Could you restate all of the records exactly, leaving out the pictures?

Stored records:
============================================================
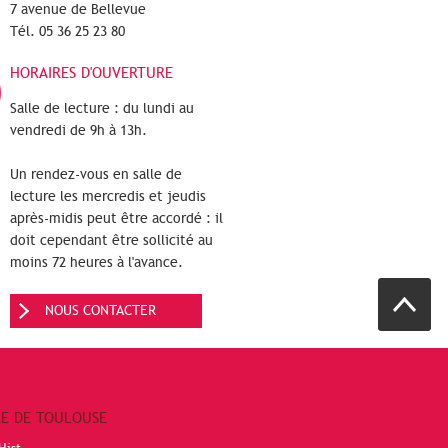
7 avenue de Bellevue
Tél. 05 36 25 23 80
HORAIRES D'OUVERTURE
Salle de lecture : du lundi au
vendredi de 9h à 13h.
Un rendez-vous en salle de
lecture les mercredis et jeudis
après-midis peut être accordé : il
doit cependant être sollicité au
moins 72 heures à l'avance.
NOUS CONTACTER
RE DE TOULOUSE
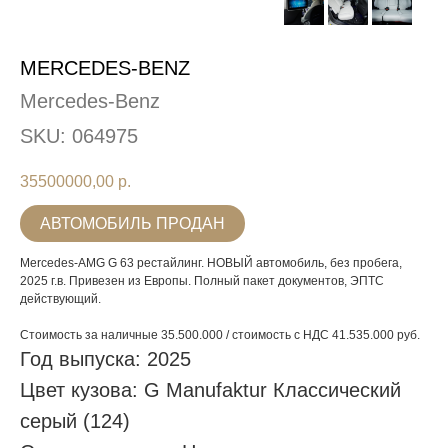
MERCEDES-BENZ
Mercedes-Benz
SKU:
064975
35500000,00
р.
АВТОМОБИЛЬ ПРОДАН
Mercedes-AMG G 63 рестайлинг. НОВЫЙ автомобиль, без пробега,
2025 г.в. Привезен из Европы. Полный пакет документов, ЭПТС
действующий.
Стоимость за наличные 35.500.000 / стоимость с НДС 41.535.000 руб.
Год выпуска: 2025
Цвет кузова: G Manufaktur Классический
серый (124)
============================================================
> _SOLUTION FOR THIS PROBLEM_
7 avenue de Bellevue
Tél. 05 36 25 23 80
HORAIRES D'OUVERTURE
Salle de lecture : du lundi au
vendredi de 9h à 13h.
Un rendez-vous en salle de
lecture les mercredis et jeudis
après-midis peut être accordé : il
doit cependant être sollicité au
moins 72 heures à l'avance.
NOUS CONTACTER
RE DE TOULOUSE
MERCEDES-BENZ
Mercedes-Benz
SKU:
064975
35500000,00
р.
АВТОМОБИЛЬ ПРОДАН
Mercedes-AMG G 63 рестайлинг. НОВЫЙ автомобиль, без пробега,
2025 г.в. Привезен из Европы. Полный пакет документов, ЭПТС
действующий.
Стоимость за наличные 35.500.000 / стоимость с НДС 41.535.000 руб.
Год выпуска: 2025
Цвет кузова: G Manufaktur Классический
серый (124)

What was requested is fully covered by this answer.